GemFire: Long GC's and JVM Pauses due to insufficient Survivor space
search cancel

GemFire: Long GC's and JVM Pauses due to insufficient Survivor space

book

Article ID: 294297

calendar_today

Updated On:

Products

VMware Tanzu Gemfire

Issue/Introduction

The default value for SurvivorRatio is 8 for most JVM's. This means that each Survivor space gets about 10% of the total young generation, while Eden space is given 80% of the total NewSize.

Unfortunately by default, at least for GemFire systems, this proves to be a completely insufficient amount of Survivor space, relative to Eden, to avoid long GC's and JVM pauses.

Below are a couple of charts illustrating how Survivor space, even when sized bigger, can still be insufficient when loading gigabytes of data in the GemFire cache.




You can see the Survivor space getting overwhelmed during the startup phase of a GemFire cache server given all of the data getting loaded. In the 2nd chart, you can see how this can negatively impact JVM Pauses, potentially causing startup issues.

Environment

OS: Linux

Resolution

Stated simply, this default value for the SurvivorRatio=8 makes the Survivor space too small and incapable of handling the data at the rate of ingestion into the cache.  

Tuning many customers in recent years, especially those with heaps greater than Xmx=5g in size (which really isn't that big), it has been found that by overriding this default value and setting the SurvivorRatio to 1 or 2, much lower values, makes Survivor space much bigger and more capable of handling the data being promoted from Eden space.

For example, if you have a NewSize=3g, by default with SurvivorRatio=8, your Eden space would be 2.4g while each of the two Survivor spaces would be 300m each.  

Instead, with an adjustment of the SurvivorRatio to 1, the Eden space would be 1g and each of the two Survivor spaces would be 1g also - much more capable to handle data getting promoted to Survivor and living in Survivor as well for long lived GemFire data in the cache. Finally, this data will get promoted to tenured space.

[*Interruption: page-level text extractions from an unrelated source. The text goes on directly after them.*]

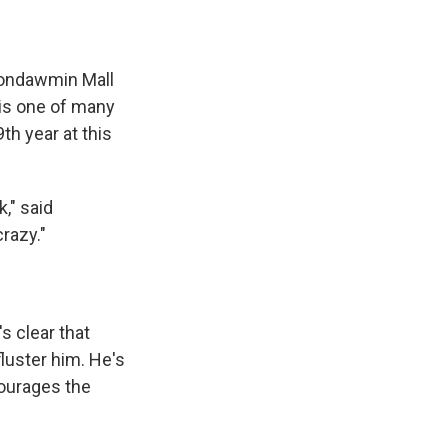
 Mondawmin Mall
 is one of many
th year at this
," said
razy."
s clear that
fluster him. He's
courages the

Some caution must be taken before altering your SurvivorRatio. It is important to consider the new Eden size, making sure not to make it so small that it is not capable of handling the load of new object allocations. It is often necessary to increase NewSize=MaxNewSize as well, such that Eden space itself doesn't shrink too much. 

When altering the SurvivorRatio, another flag is important to consider as well. The TargetSurvivorRatio, which defaults to 50, is a value that determines how much of Survivor space can get filled before the GC algorithm decides to prematurely promote that data, in an effort to make sure Survivor space is not overwhelmed. This 50% default is generally excessive, essentially wasting half of Survivor space to protect you from long GC's, but we have found that a setting of 60% or 70% proves to be sufficient overhead to protect you from long GC's. Do not go above the 70% setting without very thorough testing of your use case against full production load.

Finally, to be able to fine tune your heap properly, especially when playing with SurvivorRatio and TargetSurvivorRatio, you need a flag called the PrintTenuringDistribution flag. There is no real cost to having this print flag but with it we can then observe the behavior of your data to finer tune if necessary.